The method and apparatus that carries out Handwritten Digits Recognition according to the mode of utilization prediction of the present invention has favorable expansibility and ease for use, be suitable for equipment such as Tablet-PC, PDA and hand-written mobile phone and use, be particularly suitable for that this computing power of mobile phone is weak, the terminal of limited storage space.The method and apparatus that carries out Handwritten Digits Recognition according to the mode of utilization prediction of the present invention can be widely used in the various mobile terminal devices that can carry out handwriting input, also can be applied to the equipment that computing power is arranged of external recording device, such as the PC system 400 among Fig. 4, PDA 401, mobile phone 402 and flat computer 403 etc.

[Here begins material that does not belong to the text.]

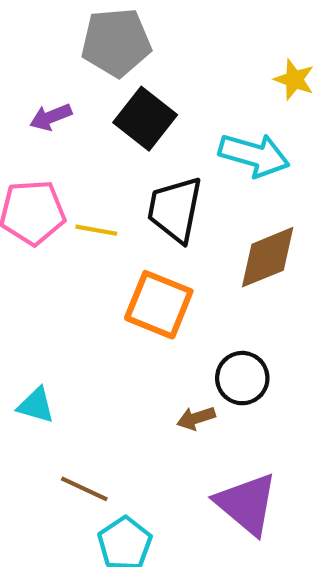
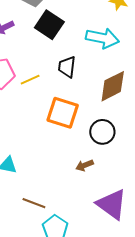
black trapezoid: (175, 209) -> (67, 67), size x0.7
yellow line: (96, 230) -> (30, 80), turned -30
black circle: (242, 378) -> (102, 132), moved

By using the method and apparatus that carries out Handwritten Digits Recognition according to the mode of utilization prediction of the present invention, when the user carries out handwriting input, as long as the part of a character of input just can obtain the correct recognition result of this character immediately, thereby can select to finish the input of this character.Therefore need not just to begin identification character after stand-by period of default by the time, thereby accelerated the speed of handwriting input.
Though specifically shown and described the present invention with reference to exemplary embodiment of the present invention, but it should be understood by one skilled in the art that, under the situation that does not break away from the spirit and scope of the present invention that are defined by the claims, can carry out various changes to these embodiment in form and details.